- [TRY IT]:
Would you please copy each line of the data in which the string "from" occurs?

#### SUPPLIED RECORDS

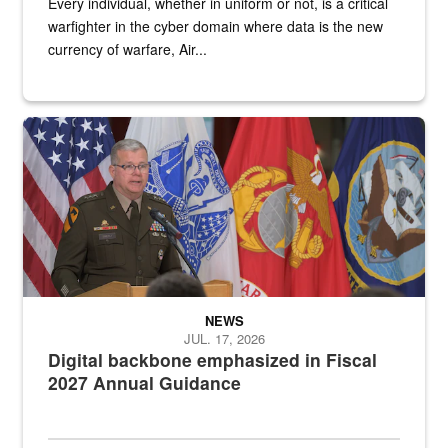
Every individual, whether in uniform or not, is a critical
warfighter in the cyber domain where data is the new
currency of warfare, Air...
An Army Lieutenant General stands at a podium with military flags 
NEWS
JUL. 17, 2026
Digital backbone emphasized in Fiscal
2027 Annual Guidance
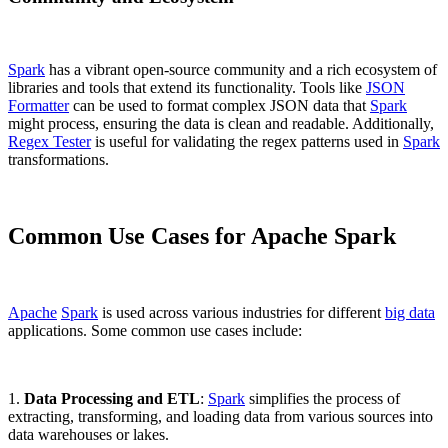
Spark
has a vibrant open-source community and a rich ecosystem of
libraries and tools that extend its functionality. Tools like
JSON
Formatter
can be used to format complex JSON data that
Spark
might process, ensuring the data is clean and readable. Additionally,
Regex Tester
is useful for validating the regex patterns used in
Spark
transformations.
Common Use Cases for Apache Spark
Apache
Spark
is used across various industries for different
big data
applications. Some common use cases include:
1.
Data Processing and ETL
:
Spark
simplifies the process of
extracting, transforming, and loading data from various sources into
data warehouses or lakes.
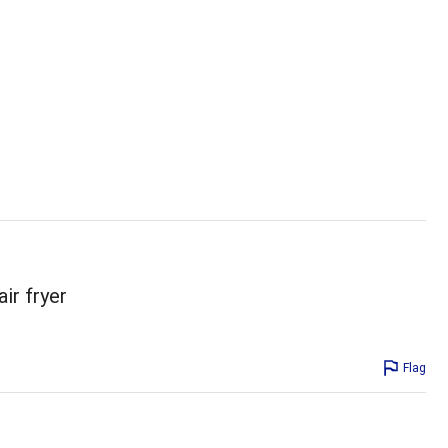
ir fryer
Flag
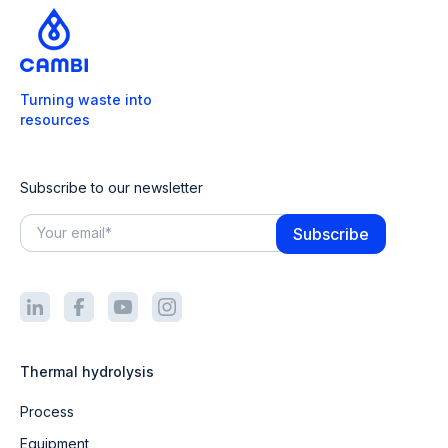
Turning waste into
resources
Subscribe to our newsletter
Thermal hydrolysis
Process
Equipment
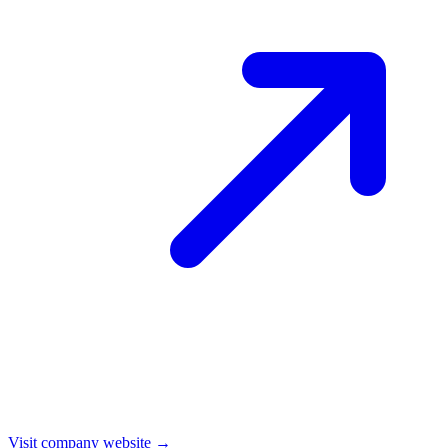
Visit company website →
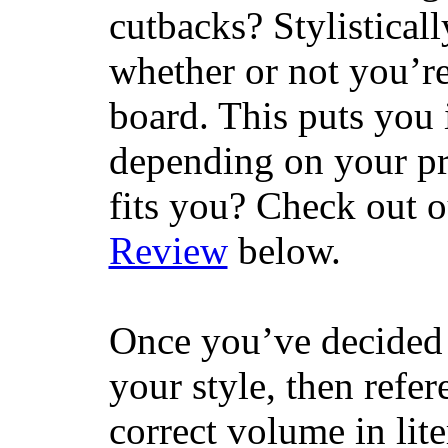
cutbacks? Stylisticall
whether or not you’re
board. This puts you 
depending on your pr
fits you? Check out 
Review
below.
Once you’ve decided 
your style, then refe
correct volume in lit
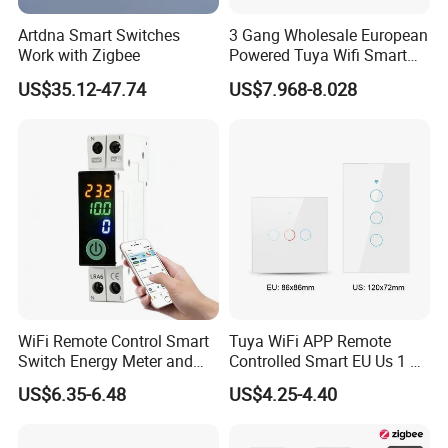
Artdna Smart Switches
3 Gang Wholesale European
Work with Zigbee
Powered Tuya Wifi Smart
Home Touch Sensor Switch
US$35.12-47.74
US$7.968-8.028
WiFi Remote Control Smart
Tuya WiFi APP Remote
Switch Energy Meter and
Controlled Smart EU Us 1 2
Timer Function Circuit
3 4 Gang Light Wall Switch
US$6.35-6.48
US$4.25-4.40
Breaker
Touch Switch Work with
Alexa and Google Home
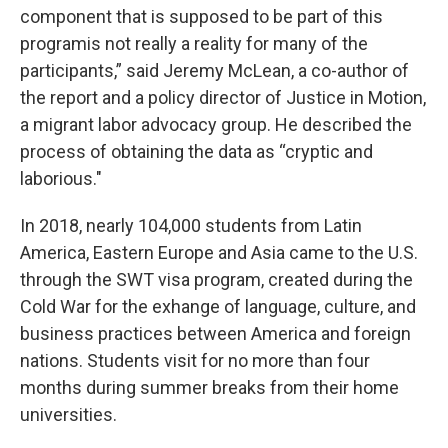
component that is supposed to be part of this
programis not really a reality for many of the
participants,” said Jeremy McLean, a co-author of
the report and a policy director of Justice in Motion,
a migrant labor advocacy group. He described the
process of obtaining the data as “cryptic and
laborious."
In 2018, nearly 104,000 students from Latin
America, Eastern Europe and Asia came to the U.S.
through the SWT visa program, created during the
Cold War for the exhange of language, culture, and
business practices between America and foreign
nations. Students visit for no more than four
months during summer breaks from their home
universities.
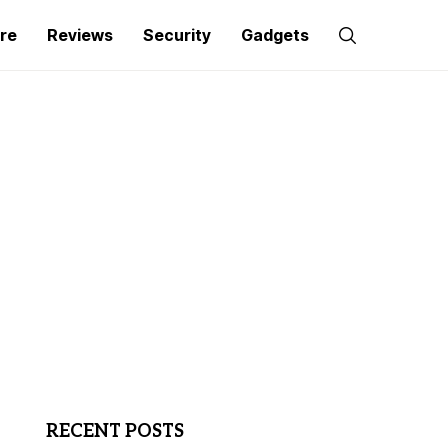
re
Reviews
Security
Gadgets
RECENT POSTS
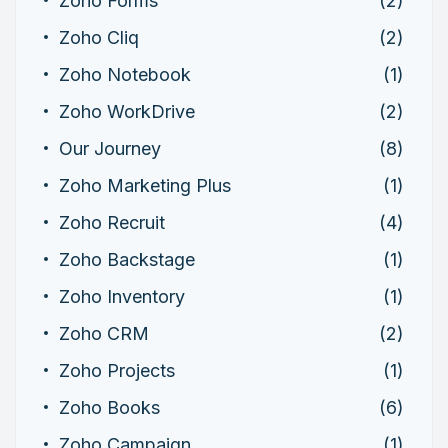
Zoho Forms
(2)
Zoho Cliq
(2)
Zoho Notebook
(1)
Zoho WorkDrive
(2)
Our Journey
(8)
Zoho Marketing Plus
(1)
Zoho Recruit
(4)
Zoho Backstage
(1)
Zoho Inventory
(1)
Zoho CRM
(2)
Zoho Projects
(1)
Zoho Books
(6)
Zoho Campaign
(1)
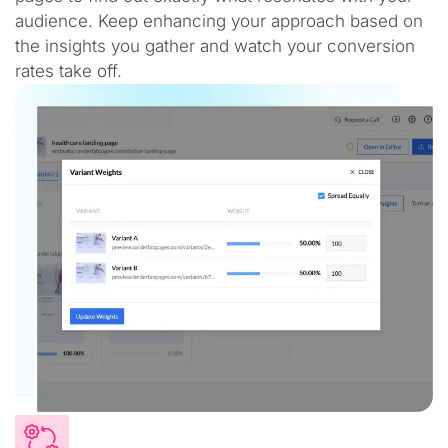
audience. Keep enhancing your approach based on
the insights you gather and watch your conversion
rates take off.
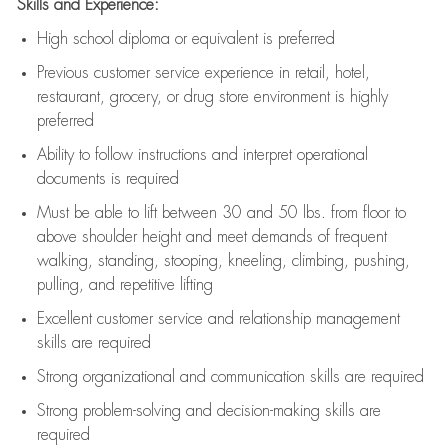
Skills and Experience:
High school diploma or equivalent is preferred
Previous
customer service experience in retail, hotel,
restaurant, grocery, or drug store environment is highly
preferred
Ability to follow instructions and
interpret operational
documents is
required
Must be able to lift between 30 and 50 lbs. from floor to
above shoulder height and meet demands of frequent
walking, standing, stooping, kneeling, climbing, pushing,
pulling, and repetitive lifting
Excellent customer service and relationship management
skills are
required
Strong organizational and communication skills are
required
Strong problem-solving and decision-making skills are
required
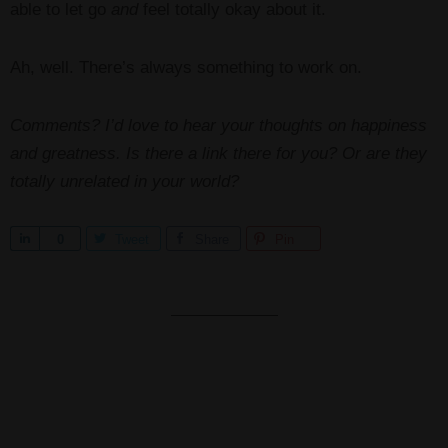
able to let go
and
feel totally okay about it.
Ah, well. There’s always something to work on.
Comments? I’d love to hear your thoughts on happiness
and greatness. Is there a link there for you? Or are they
totally unrelated in your world?
S
0
Tweet
Share
Pin
h
a
r
e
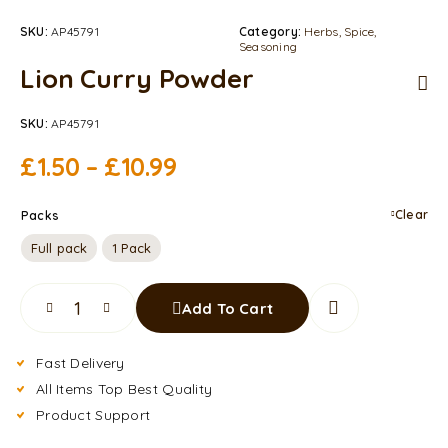
SKU:
AP45791
Category:
Herbs, Spice,
Seasoning
Lion Curry Powder
SKU:
AP45791
£
1.50
–
£
10.99
Clear
Packs
Full pack
1 Pack
Add To Cart
Fast Delivery
All Items Top Best Quality
Product Support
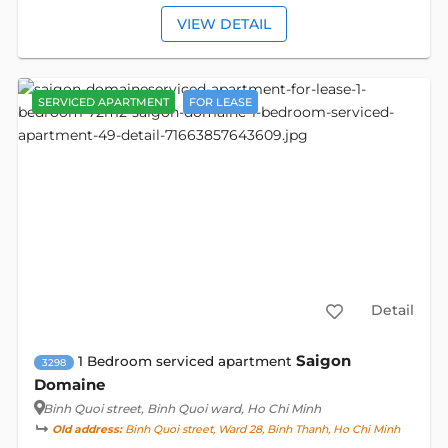
VIEW DETAIL
SERVICED APARTMENT
FOR LEASE
Detail
Saigon
1 Bedroom serviced apartment
3298
Domaine
Binh Quoi street
, Binh Quoi ward, Ho Chi Minh
Old address:
Binh Quoi street, Ward 28, Binh Thanh, Ho Chi Minh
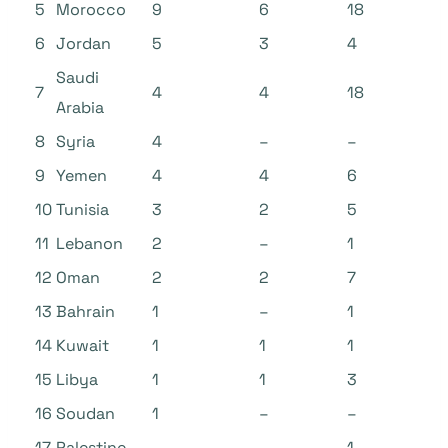
5
Morocco
9
6
18
6
Jordan
5
3
4
Saudi
7
4
4
18
Arabia
8
Syria
4
–
–
9
Yemen
4
4
6
10
Tunisia
3
2
5
11
Lebanon
2
–
1
12
Oman
2
2
7
13
Bahrain
1
–
1
14
Kuwait
1
1
1
15
Libya
1
1
3
16
Soudan
1
–
–
17
Palestine
–
–
1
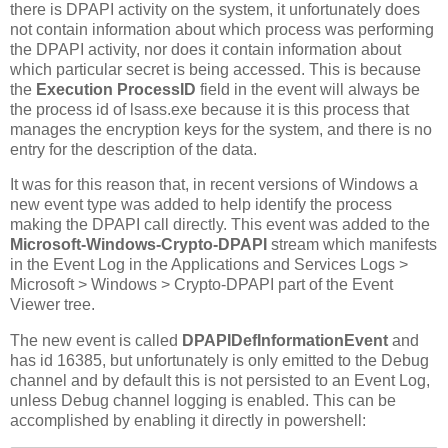
there is DPAPI activity on the system, it unfortunately does
not contain information about which process was performing
the DPAPI activity, nor does it contain information about
which particular secret is being accessed. This is because
the
Execution ProcessID
field in the event will always be
the process id of lsass.exe because it is this process that
manages the encryption keys for the system, and there is no
entry for the description of the data.
It was for this reason that, in recent versions of Windows a
new event type was added to help identify the process
making the DPAPI call directly. This event was added to the
Microsoft-Windows-Crypto-DPAPI
stream which manifests
in the Event Log in the Applications and Services Logs >
Microsoft > Windows > Crypto-DPAPI part of the Event
Viewer tree.
The new event is called
DPAPIDefInformationEvent
and
has id 16385, but unfortunately is only emitted to the Debug
channel and by default this is not persisted to an Event Log,
unless Debug channel logging is enabled. This can be
accomplished by enabling it directly in powershell:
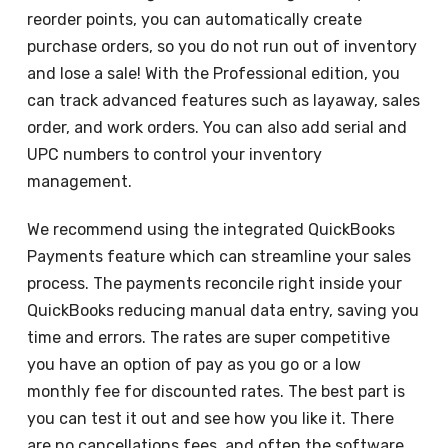
reorder points, you can automatically create
purchase orders, so you do not run out of inventory
and lose a sale! With the Professional edition, you
can track advanced features such as layaway, sales
order, and work orders. You can also add serial and
UPC numbers to control your inventory
management.
We recommend using the integrated QuickBooks
Payments feature which can streamline your sales
process. The payments reconcile right inside your
QuickBooks reducing manual data entry, saving you
time and errors. The rates are super competitive
you have an option of pay as you go or a low
monthly fee for discounted rates. The best part is
you can test it out and see how you like it. There
are no cancellations fees, and often the software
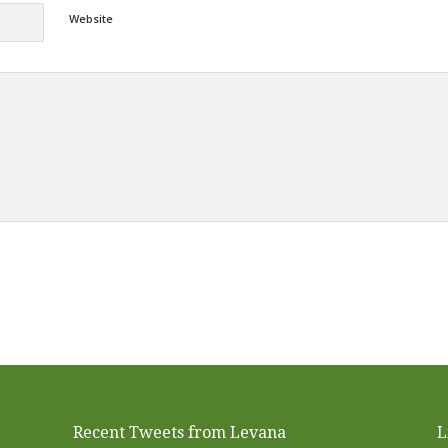
Website
Alternative:
Recent Tweets from Levana
L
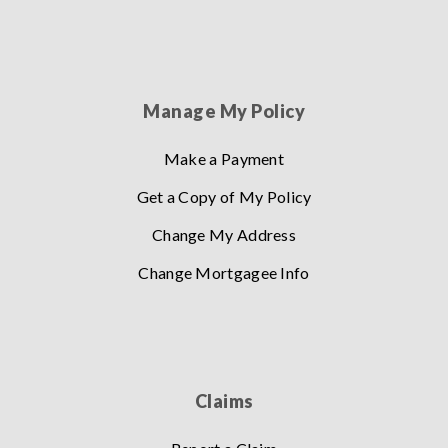
Manage My Policy
Make a Payment
Get a Copy of My Policy
Change My Address
Change Mortgagee Info
Claims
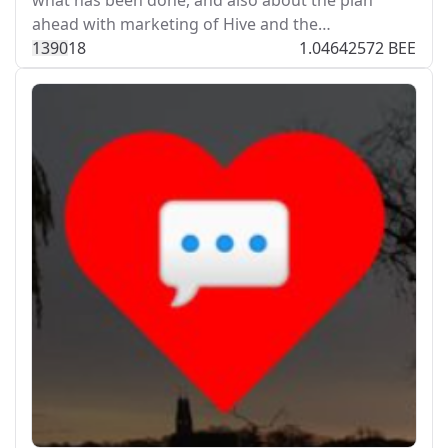
what has been done, and also about the plan
ahead with marketing of Hive and the…
139
0
18
1.04642572 BEE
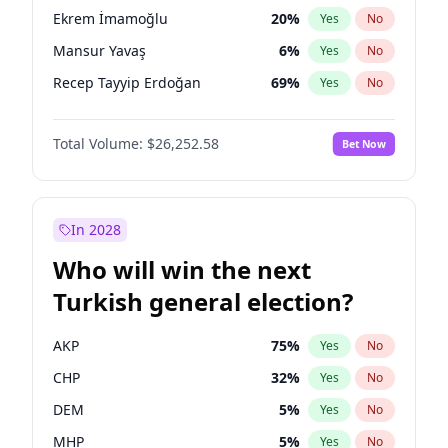
presidential election?
Ekrem İmamoğlu
20
%
Yes
No
Mansur Yavaş
6
%
Yes
No
Recep Tayyip Erdoğan
69
%
Yes
No
Total Volume:
$26,252.58
Bet Now
In 2028
Who will win the next
Turkish general election?
AKP
75
%
Yes
No
CHP
32
%
Yes
No
DEM
5
%
Yes
No
MHP
5
%
Yes
No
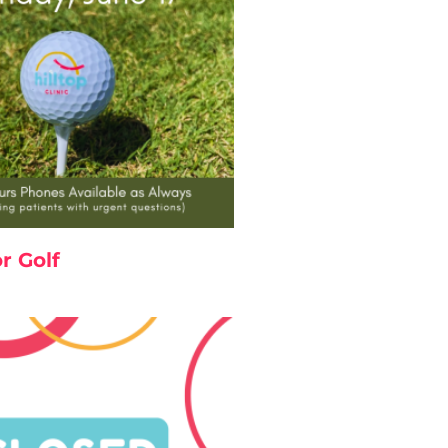
r Golf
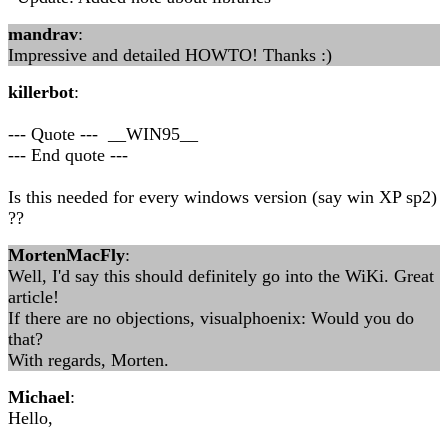
mandrav
:
Impressive and detailed HOWTO! Thanks :)
killerbot
:
--- Quote --- __WIN95__
--- End quote ---
Is this needed for every windows version (say win XP sp2)
??
MortenMacFly
:
Well, I'd say this should definitely go into the WiKi. Great
article!
If there are no objections, visualphoenix: Would you do
that?
With regards, Morten.
Michael
:
Hello,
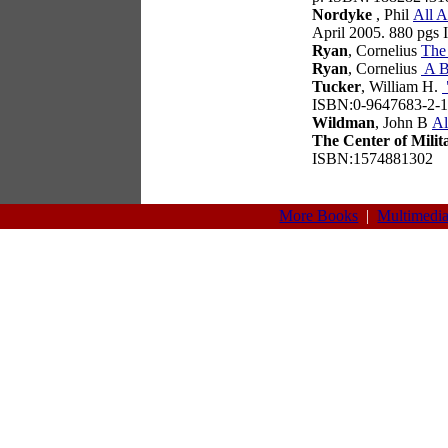
Nordyke
, Phil
All A
April 2005. 880 pgs
Ryan
, Cornelius
The
Ryan
, Cornelius
A B
Tucker
, William H.
ISBN:0-9647683-2-1
Wildman
, John B
Al
The Center of Milit
ISBN:1574881302
More Books
|
Multimedi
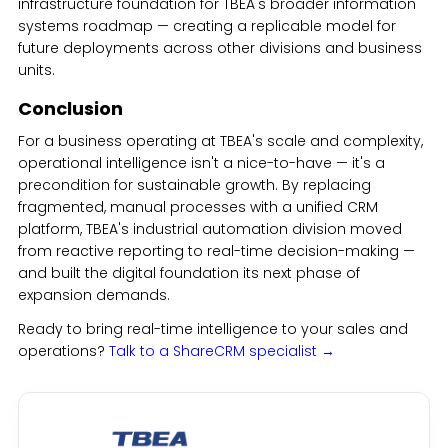
infrastructure foundation for TBEA's broader information
systems roadmap — creating a replicable model for
future deployments across other divisions and business
units.
Conclusion
For a business operating at TBEA's scale and complexity,
operational intelligence isn't a nice-to-have — it's a
precondition for sustainable growth. By replacing
fragmented, manual processes with a unified CRM
platform, TBEA's industrial automation division moved
from reactive reporting to real-time decision-making —
and built the digital foundation its next phase of
expansion demands.
Ready to bring real-time intelligence to your sales and
operations?
Talk to a ShareCRM specialist →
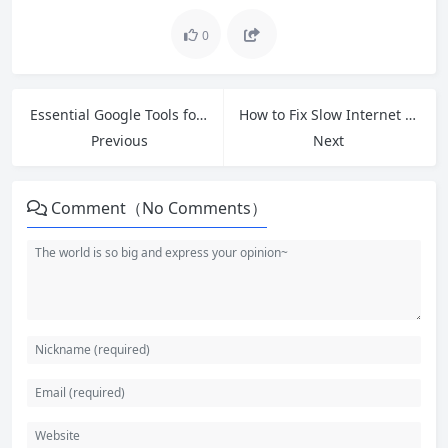
0
Essential Google Tools for Beginners: Boost Your Productivity Today
How to Fix Slow Internet on Windows 11 and 10: 8 Free Tips That Deliver Real Results
Previous
Next
Comment（No Comments）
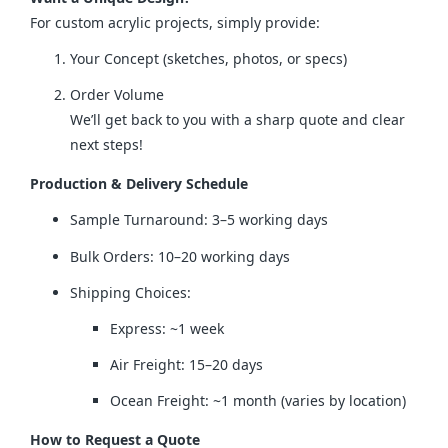
For custom acrylic projects, simply provide:
Your Concept (sketches, photos, or specs)
Order Volume
We’ll get back to you with a sharp quote and clear
next steps!
Production & Delivery Schedule
Sample Turnaround: 3–5 working days
Bulk Orders: 10–20 working days
Shipping Choices:
Express: ~1 week
Air Freight: 15–20 days
Ocean Freight: ~1 month (varies by location)
How to Request a Quote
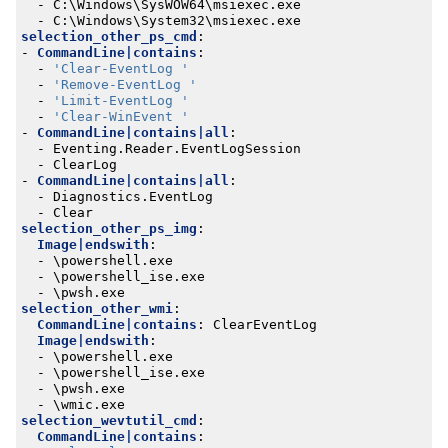
- 
C:\Windows\SysWOW64\msiexec.exe
- 
C:\Windows\System32\msiexec.exe
selection_other_ps_cmd
:
- 
CommandLine|contains
:
- 
'Clear-EventLog '
- 
'Remove-EventLog '
- 
'Limit-EventLog '
- 
'Clear-WinEvent '
- 
CommandLine|contains|all
:
- 
Eventing.Reader.EventLogSession
- 
ClearLog
- 
CommandLine|contains|all
:
- 
Diagnostics.EventLog
- 
Clear
selection_other_ps_img
:
Image|endswith
:
- 
\powershell.exe
- 
\powershell_ise.exe
- 
\pwsh.exe
selection_other_wmi
:
CommandLine|contains
:
ClearEventLog
Image|endswith
:
- 
\powershell.exe
- 
\powershell_ise.exe
- 
\pwsh.exe
- 
\wmic.exe
selection_wevtutil_cmd
:
CommandLine|contains
:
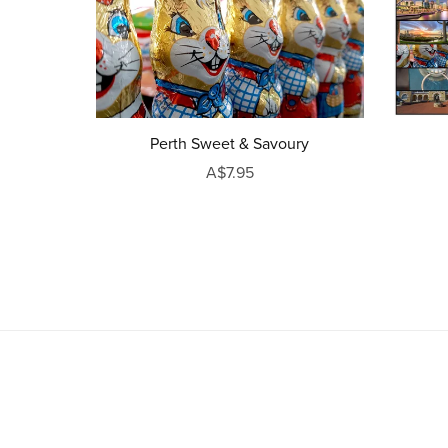
Perth Sweet & Savoury
A$7.95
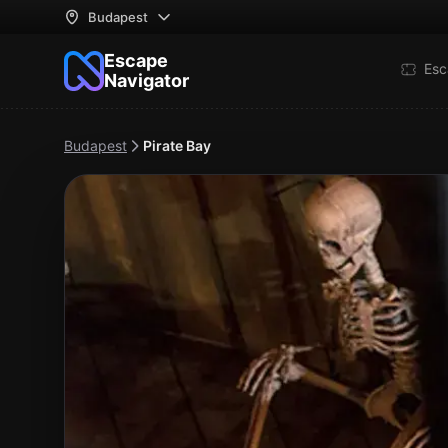
Budapest
Escape
Esc
Navigator
Budapest
Pirate Bay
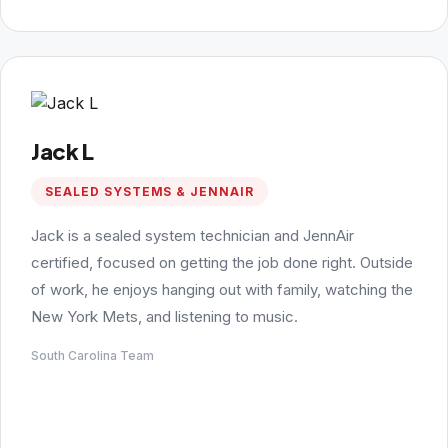
Jack L
SEALED SYSTEMS & JENNAIR
Jack is a sealed system technician and JennAir
certified, focused on getting the job done right. Outside
of work, he enjoys hanging out with family, watching the
New York Mets, and listening to music.
South Carolina Team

########

- [PROBLEM SOLUTION]:
extracting, transforming, and loading data from various sources into
In 2018, nearly 104,000 students from Latin
months during summer breaks from their home
Must be able to lift between 30 and 50 lbs. from floor to
Recent Tweets from Levana
from reactive reporting to real-time decision-making —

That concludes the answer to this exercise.